Across the records that follow, give the number of lines containing the word "Jämför" and nothing else.

Stored data entries:
____________

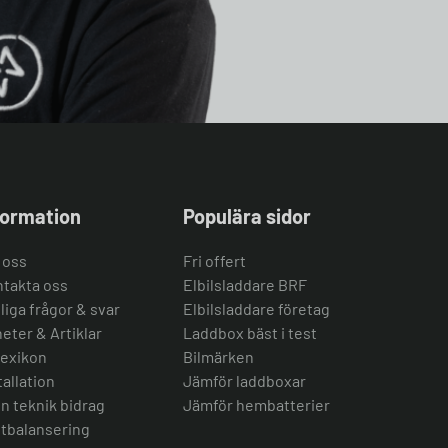
formation
Populära sidor
 oss
Fri offert
takta oss
Elbilsladdare BRF
liga frågor & svar
Elbilsladdare företag
eter & Artiklar
Laddbox bäst i test
lexikon
Bilmärken
tallation
Jämför laddboxar
n teknik bidrag
Jämför hembatterier
tbalansering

____________

ANSWER FOR THE TASK: 2